WHAT YOU NEED TO DO: All of the records below need to be written out exactly, but without the pictures.

────────────────────

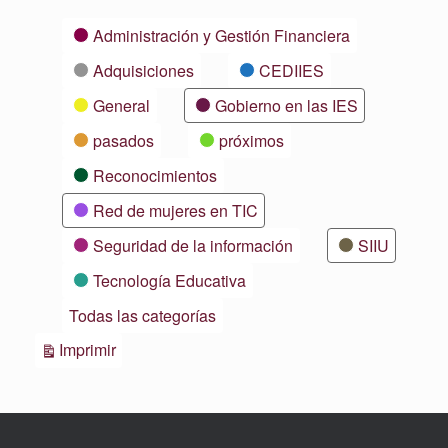
Categorías
Administración y Gestión Financiera
Adquisiciones
CEDIIES
General
Gobierno en las IES
pasados
próximos
Reconocimientos
Red de mujeres en TIC
Seguridad de la información
SIIU
Tecnología Educativa
Todas las categorías
Vistas
Imprimir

────────────────────

SOLUTION TO THE EXERCISE:
Categorías
Administración y Gestión Financiera
Adquisiciones
CEDIIES
General
Gobierno en las IES
pasados
próximos
Reconocimientos
Red de mujeres en TIC
Seguridad de la información
SIIU
Tecnología Educativa
Todas las categorías
Vistas
Imprimir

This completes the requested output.